→ DATA PROVIDED:
********
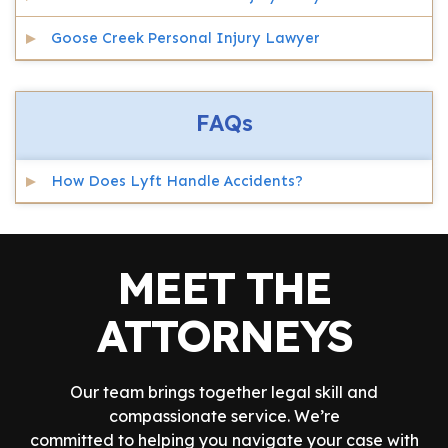
Goose Creek Personal Injury Lawyer
FAQs
How Does Lyft Handle Accidents?
MEET THE
ATTORNEYS
Our team brings together legal skill and
compassionate service. We’re
committed to helping you navigate your case with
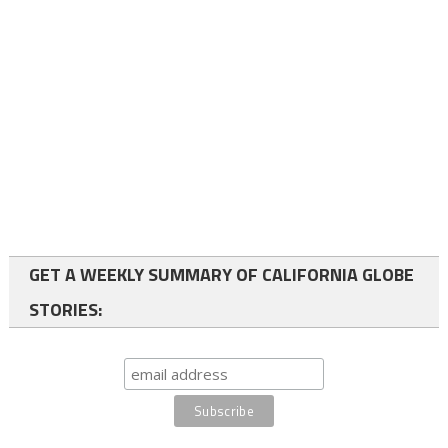
GET A WEEKLY SUMMARY OF CALIFORNIA GLOBE
STORIES:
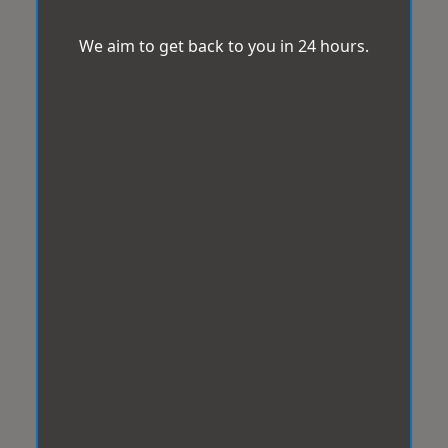
We aim to get back to you in 24 hours.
********
→ WORK TASK:
Give back the full listing word for word, with the pictures left out.

→ SOLUTION:
Goose Creek Personal Injury Lawyer
FAQs
How Does Lyft Handle Accidents?
MEET THE
ATTORNEYS
Our team brings together legal skill and
compassionate service. We’re
committed to helping you navigate your case with
GET A WEEKLY SUMMARY OF CALIFORNIA GLOBE
STORIES:
We aim to get back to you in 24 hours.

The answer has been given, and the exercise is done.